21.02 Sudden lockup
-
Understood. Tough to find a phantom bug! Some of the reports above say that there wasn't any output when it locked up. What is a signal 11 and what creates it? Is the core dump from a signal 11 of any use? (I have no idea how to retrieve it, but I thought I'd ask.)
-
@kphillips Yes, this is the first reboot after installing pfblockerng-devel.
Installed the program, ran the wizard, and reboot, and the problem happens.
To fix, got into the console, pressed 11 to restart the GUI, connected to it and disabled pfblockerng.
Then reboot and it's all fine. -
@mcury OK thank you. So to confirm, the webConfigurator is inaccessible and you cannot pass traffic at all when this happens? What if you ping by IP address rather than by hostname from a device attached to the LAN? If you ping 8.8.8.8, for example, does it succeed but DNS queries fail? Since pfBlockerNG ties into unbound (DNS Resolver) I'm wondering if its crashing the DNS Resolver causing your issue.
-
If you're still able to connect to the command line at the console but nothing else try to connect out. Can you ping anything local on any interface?
What does
ifconfig -va
show?What about
netstat -rn
do you still have valid routes?Or
etherswitchcfg
is the switch still responding?Steve
-
@stephenw10 Important to note: Do this from the USB serial from the option 8 shell and after the device has locked up BEFORE rebooting it, please.
-
@kphillips said in 21.02 Sudden lockup:
@mcury OK thank you. So to confirm, the webConfigurator is inaccessible and you cannot pass traffic at all when this happens? What if you ping by IP address rather than by hostname from a device attached to the LAN? If you ping 8.8.8.8, for example, does it succeed but DNS queries fail? Since pfBlockerNG ties into unbound (DNS Resolver) I'm wondering if its crashing the DNS Resolver causing your issue.

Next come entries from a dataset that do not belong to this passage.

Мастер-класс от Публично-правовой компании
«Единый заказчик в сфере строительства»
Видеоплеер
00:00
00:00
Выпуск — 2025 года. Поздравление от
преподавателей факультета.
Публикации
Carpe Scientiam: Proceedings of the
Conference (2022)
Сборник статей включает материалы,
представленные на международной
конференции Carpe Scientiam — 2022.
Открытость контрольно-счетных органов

Yes, webConfigurator is inaccessible and I cannot pass traffic.
Ping to 8.8.8.8 fails, or any other IP on the internet (it's not DNS).I'll perform the tests through the console.
I'll reproduce the problem, give me a few minutes.
1 - enable pfblockerng-devel again
2 - Reboot
3 - Test again the ping to 8.8.8.8, ping the pfsense LAN interface.Then, I'll perform the tests @stephenw10 asked
1 - perform ifconfig -va
2 - netstat -rn
3 - etherswitchcfg to check the switch -
@rloeb no output for me when it locked up.
Once it reboots I can see the normal boot process.@kphillips Anything I can capture to help out?
-
After enabling pfBlockerNG, rebooted the system and the problem didn't happen.
So I accessed the GUI, clicked in Firewall>pfBlockerNG>Update>Reload all>RunThen I rebooted again, and the problem happened.
It seems that it happens hourly after the cron update from pfblockerng, or if I manually force a reload or an update, and it's triggered during the first boot after that.- GUI is inaccessible.
- SSH from a device in LAN to pfsense LAN interface - Works
- SSH from VLAN WIFI to devices in another VLAN - Don't work.
- Ping to pfsense LAN interface from a PC in the LAN - Works.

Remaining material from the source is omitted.